> _Provided entries_:
========

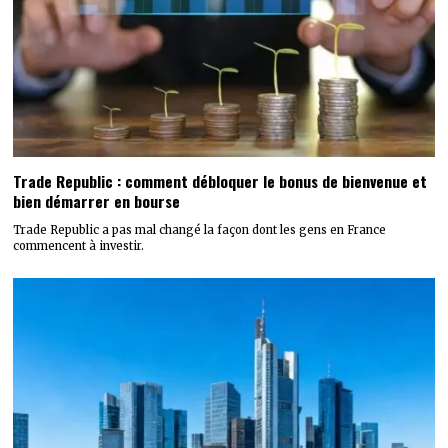
Trade Republic : comment débloquer le bonus de bienvenue et
bien démarrer en bourse
Trade Republic a pas mal changé la façon dont les gens en France
commencent à investir.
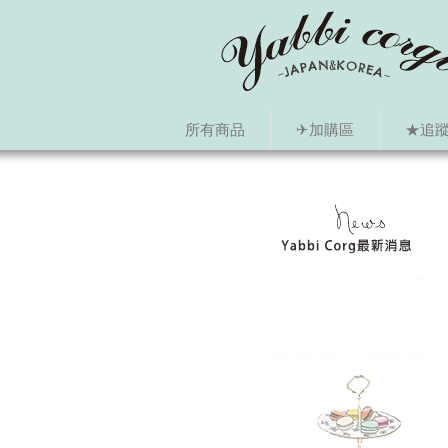
所有商品
✈加購區
★追蹤i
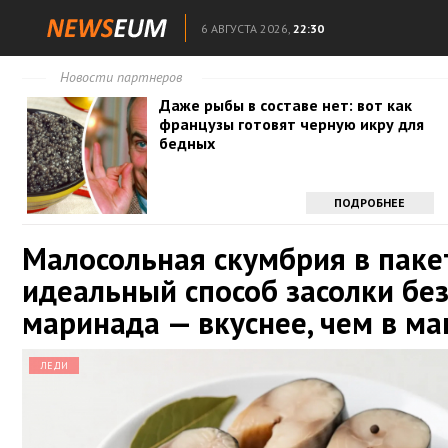
6 АВГУСТА 2026,
22:30
Новости партнеров
Даже рыбы в составе нет: вот как
французы готовят черную икру для
бедных
ПОДРОБНЕЕ
Малосольная скумбрия в паке
идеальный способ засолки бе
маринада — вкуснее, чем в ма
ЛЕДИ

========

> _Work required_:
Select every line of the records holding the string "Republic".

> _Answer to this exercise_:
Trade Republic : comment débloquer le bonus de bienvenue et
Trade Republic a pas mal changé la façon dont les gens en France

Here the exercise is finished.